Warum wird ein Kernwahlversprechen nicht gehalten und sogar der Koalitionsvertrag gebrochen?

Sehr geehrter Herr Miersch

wie ich aktuell der Presse entnehmen kann, soll der Strompreis nicht, wie im Wahlkampf versprochen und mit dem Koalitionsvertrag beschlossen, gesenkt werden: "...Dafür werden wir als Sofortmaßnahme die Stromsteuer

für alle auf das europäische Mindestmaß senken und Umlagen und Netzentgelte reduzieren....". Zugesagt war, dass Unternehmen und Verbraucher um mindestens 5 Cent pro Kilowattstunde entlastet würden.

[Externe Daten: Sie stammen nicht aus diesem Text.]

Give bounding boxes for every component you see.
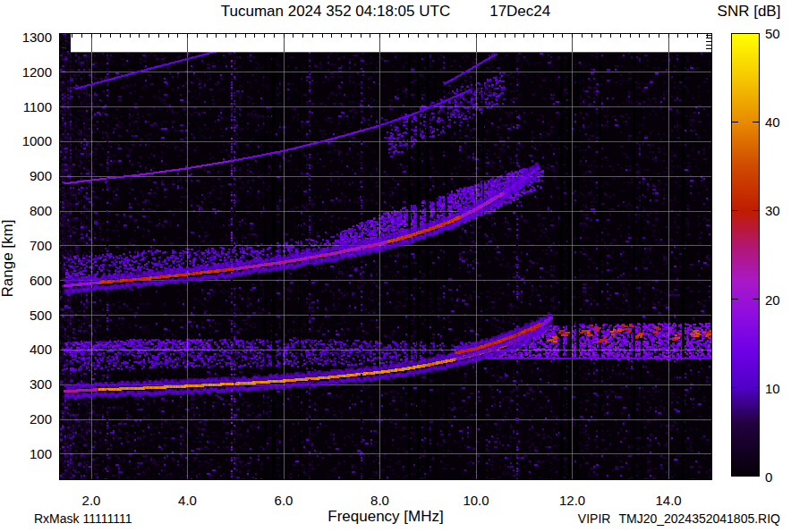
instrument-name: VIPIR bbox=[578, 511, 611, 526]
date-label: 17Dec24 bbox=[489, 3, 550, 21]
y-tick-label-200: 200 bbox=[11, 411, 52, 426]
x-tick-label-4: 4.0 bbox=[166, 493, 209, 508]
y-tick-label-1100: 1100 bbox=[11, 99, 52, 114]
x-tick-label-12: 12.0 bbox=[551, 493, 594, 508]
y-tick-label-100: 100 bbox=[11, 446, 52, 461]
y-tick-label-1000: 1000 bbox=[11, 133, 52, 148]
y-tick-label-900: 900 bbox=[11, 168, 52, 183]
colorbar-tick-label-10: 10 bbox=[765, 381, 791, 396]
colorbar-tick-mark bbox=[753, 210, 759, 211]
colorbar-tick-mark bbox=[732, 210, 738, 211]
station-datetime: Tucuman 2024 352 04:18:05 UTC bbox=[221, 3, 450, 21]
colorbar-tick-mark bbox=[753, 122, 759, 122]
colorbar-tick-mark bbox=[753, 387, 759, 388]
x-tick-label-2: 2.0 bbox=[70, 493, 113, 508]
ionogram-figure: Tucuman 2024 352 04:18:05 UTC 17Dec24 SN… bbox=[0, 0, 791, 532]
x-tick-label-10: 10.0 bbox=[455, 493, 498, 508]
colorbar-tick-label-0: 0 bbox=[765, 469, 791, 485]
colorbar-tick-label-50: 50 bbox=[765, 26, 791, 41]
plot-title: Tucuman 2024 352 04:18:05 UTC 17Dec24 bbox=[59, 3, 712, 21]
colorbar-tick-label-30: 30 bbox=[765, 203, 791, 218]
y-tick-label-600: 600 bbox=[11, 273, 52, 288]
ionogram-plot-canvas bbox=[59, 33, 712, 480]
x-tick-label-14: 14.0 bbox=[647, 493, 690, 508]
colorbar-tick-label-20: 20 bbox=[765, 292, 791, 308]
data-file-label: VIPIR TMJ20_2024352041805.RIQ bbox=[501, 511, 780, 526]
colorbar-tick-mark bbox=[732, 387, 738, 388]
y-tick-label-1300: 1300 bbox=[11, 30, 52, 45]
y-tick-label-800: 800 bbox=[11, 203, 52, 218]
y-tick-label-500: 500 bbox=[11, 308, 52, 323]
x-axis-label: Frequency [MHz] bbox=[296, 508, 475, 526]
colorbar-tick-label-40: 40 bbox=[765, 114, 791, 130]
y-tick-label-400: 400 bbox=[11, 342, 52, 357]
colorbar-tick-mark bbox=[732, 122, 738, 122]
y-tick-label-1200: 1200 bbox=[11, 64, 52, 80]
y-tick-label-300: 300 bbox=[11, 376, 52, 392]
colorbar-tick-mark bbox=[732, 299, 738, 300]
y-tick-label-700: 700 bbox=[11, 238, 52, 253]
data-filename: TMJ20_2024352041805.RIQ bbox=[618, 511, 780, 526]
x-tick-label-8: 8.0 bbox=[359, 493, 402, 508]
colorbar-title: SNR [dB] bbox=[707, 3, 791, 21]
x-tick-label-6: 6.0 bbox=[262, 493, 305, 508]
snr-colorbar bbox=[731, 33, 760, 477]
colorbar-tick-mark bbox=[753, 299, 759, 300]
rx-mask-label: RxMask 11111111 bbox=[34, 511, 132, 526]
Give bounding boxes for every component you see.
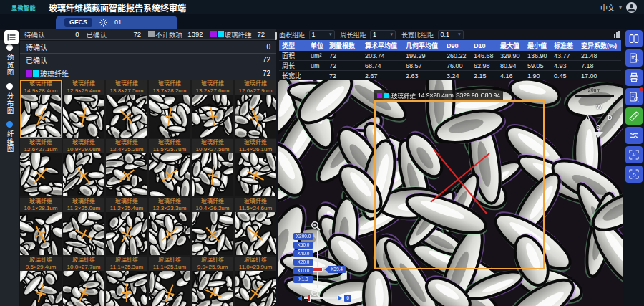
pan-up-key[interactable]: W xyxy=(596,103,602,110)
thumbnail-cell[interactable]: 玻璃纤维13.2×27.6um xyxy=(192,80,233,138)
thumbnail-image[interactable] xyxy=(235,212,276,255)
thumbnail-image[interactable] xyxy=(192,212,233,255)
radio-dot[interactable] xyxy=(6,44,13,51)
histogram-chart-button[interactable] xyxy=(614,31,620,38)
thumbnail-image[interactable] xyxy=(106,212,147,255)
ai-select-button[interactable]: AI xyxy=(625,146,643,163)
thumbnail-cell[interactable]: 玻璃纤维10.0×27.7um xyxy=(63,257,104,306)
thumbnail-image[interactable] xyxy=(192,95,233,138)
list-menu-icon xyxy=(7,33,16,42)
thumbnail-image[interactable] xyxy=(149,212,190,255)
zoom-preset-button[interactable]: X1.0 xyxy=(293,276,313,283)
thumbnail-cell[interactable]: 玻璃纤维9.9×25.9um xyxy=(192,257,233,306)
thumbnail-type-label: 玻璃纤维 xyxy=(149,80,190,87)
thumbnail-cell[interactable]: 玻璃纤维11.5×24.6um xyxy=(235,198,276,255)
pan-down-key[interactable]: S xyxy=(596,124,600,131)
thumbnail-image[interactable] xyxy=(149,153,190,196)
pan-right-key[interactable]: D xyxy=(608,114,613,121)
thumbnail-image[interactable] xyxy=(106,95,147,138)
thumbnail-image[interactable] xyxy=(235,153,276,196)
zoom-in-icon[interactable] xyxy=(311,221,321,231)
thumbnail-cell[interactable]: 玻璃纤维11.5×25.7um xyxy=(149,139,190,196)
thumbnail-cell[interactable]: 玻璃纤维9.5×29.4um xyxy=(20,257,62,306)
zoom-preset-button[interactable]: X200.0 xyxy=(293,233,313,240)
filter-value: 1 xyxy=(373,31,376,38)
thumbnail-image[interactable] xyxy=(63,153,104,196)
thumbnail-cell[interactable]: 玻璃纤维11.1×25.1um xyxy=(149,257,190,306)
thumbnail-cell[interactable]: 玻璃纤维12.6×27.9um xyxy=(235,80,276,138)
ruler-icon xyxy=(628,110,640,122)
view-mode-3[interactable]: 纤维图 xyxy=(5,121,15,153)
zoom-preset-button[interactable]: X50.0 xyxy=(293,242,313,249)
thumbnail-cell[interactable]: 玻璃纤维11.0×23.9um xyxy=(235,257,276,306)
thumbnail-cell[interactable]: 玻璃纤维12.6×27.1um xyxy=(20,139,62,196)
pan-slider-track[interactable] xyxy=(304,297,336,299)
thumbnail-image[interactable] xyxy=(106,271,147,306)
view-mode-2[interactable]: 分布图 xyxy=(5,83,15,115)
measure-tool-button[interactable] xyxy=(625,107,643,125)
thumbnail-image[interactable] xyxy=(20,212,62,255)
thumbnail-image[interactable] xyxy=(235,271,276,306)
zoom-preset-button[interactable]: X20.0 xyxy=(293,259,313,266)
panel-menu-button[interactable] xyxy=(4,30,19,44)
thumbnail-image[interactable] xyxy=(192,271,233,306)
thumbnail-image[interactable] xyxy=(149,95,190,138)
thumbnail-type-label: 玻璃纤维 xyxy=(20,198,62,205)
category-row[interactable]: 玻璃纤维72 xyxy=(20,67,276,80)
pan-left-arrow[interactable] xyxy=(298,295,302,301)
view-mode-1[interactable]: 预览图 xyxy=(5,44,15,77)
thumbnail-image[interactable] xyxy=(106,153,147,196)
zoom-preset-button[interactable]: X40.0 xyxy=(293,250,313,257)
pan-left-key[interactable]: A xyxy=(585,114,590,121)
thumbnail-cell[interactable]: 玻璃纤维11.2×25.4um xyxy=(106,198,147,255)
thumbnail-cell[interactable]: 玻璃纤维12.4×25.2um xyxy=(106,139,147,196)
tab-gfcs[interactable]: GFCS 01 xyxy=(56,16,177,29)
filter-dropdown[interactable]: 1▾ xyxy=(309,30,335,39)
thumbnail-cell[interactable]: 玻璃纤维10.9×27.5um xyxy=(192,139,233,196)
pan-right-arrow[interactable] xyxy=(338,295,342,301)
thumbnail-cell[interactable]: 玻璃纤维10.9×29.0um xyxy=(63,139,104,196)
thumbnail-image[interactable] xyxy=(235,95,276,138)
thumbnail-image[interactable] xyxy=(20,271,62,306)
compare-view-button[interactable] xyxy=(625,30,643,47)
pan-slider-handle[interactable] xyxy=(308,295,311,302)
thumbnail-image[interactable] xyxy=(63,212,104,255)
zoom-slider-track[interactable] xyxy=(317,231,318,288)
pan-down-arrow-icon[interactable] xyxy=(593,132,603,138)
thumbnail-cell[interactable]: 玻璃纤维12.9×29.4um xyxy=(63,80,104,138)
thumbnail-image[interactable] xyxy=(63,95,104,138)
radio-dot[interactable] xyxy=(6,121,13,128)
thumbnail-cell[interactable]: 玻璃纤维11.4×26.1um xyxy=(235,139,276,196)
thumbnail-image[interactable] xyxy=(149,271,190,306)
thumbnail-cell[interactable]: 玻璃纤维13.8×27.5um xyxy=(106,80,147,138)
thumbnail-cell[interactable]: 玻璃纤维10.1×28.1um xyxy=(20,198,62,255)
thumbnail-image[interactable] xyxy=(63,271,104,306)
thumbnail-cell[interactable]: 玻璃纤维13.7×28.2um xyxy=(149,80,190,138)
zoom-preset-button[interactable]: X10.0 xyxy=(293,267,313,274)
category-row[interactable]: 已确认72 xyxy=(20,54,276,67)
zoom-slider-handle[interactable] xyxy=(313,267,323,272)
adjust-settings-button[interactable] xyxy=(625,127,643,144)
thumbnail-image[interactable] xyxy=(192,153,233,196)
thumbnail-cell[interactable]: 玻璃纤维12.3×23.3um xyxy=(149,198,190,255)
print-button[interactable] xyxy=(625,69,643,86)
language-selector[interactable]: 中文 xyxy=(600,2,615,13)
filter-dropdown[interactable]: 1▾ xyxy=(370,30,396,39)
thumbnail-image[interactable] xyxy=(20,95,62,138)
table-cell: 72 xyxy=(326,51,362,61)
report-settings-button[interactable] xyxy=(625,49,643,67)
brightness-icon[interactable] xyxy=(99,19,107,27)
scrollbar-thumb[interactable] xyxy=(275,32,277,40)
thumbnail-cell[interactable]: 玻璃纤维11.1×25.3um xyxy=(106,257,147,306)
manual-select-button[interactable] xyxy=(625,166,643,183)
report-preview-button[interactable] xyxy=(625,88,643,105)
avatar[interactable] xyxy=(626,2,637,13)
microscope-viewer[interactable]: 20um 玻璃纤维 14.9×28.4um S329.90 C80.94 W A… xyxy=(278,80,623,306)
thumbnail-cell[interactable]: 玻璃纤维14.9×28.4um xyxy=(20,80,62,138)
thumbnail-cell[interactable]: 玻璃纤维11.3×25.0um xyxy=(63,198,104,255)
thumbnail-image[interactable] xyxy=(20,153,62,196)
filter-dropdown[interactable]: 0.1▾ xyxy=(438,30,464,39)
thumbnail-cell[interactable]: 玻璃纤维10.4×26.2um xyxy=(192,198,233,255)
radio-dot[interactable] xyxy=(6,83,13,90)
category-row[interactable]: 待确认0 xyxy=(20,41,276,54)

Jetzt werden wieder einmal die Wähler enttäuscht und das Vertrauen in die Politik geschwächt. Werden Sie sich mit ihrer Fraktion dafür einsetzen , dass Versprechen eingehalten werden? Auch möchte ich darauf hinweisen, dass immer wieder darauf hingewiesen wurde, welche Bedeutung es hätte, wenn im Koalitionsvertrag die Formulierung steht "wir werden". Scheinbar kann selbst der Koalitionsvertrag nicht mehr ernst genommen werden, oder?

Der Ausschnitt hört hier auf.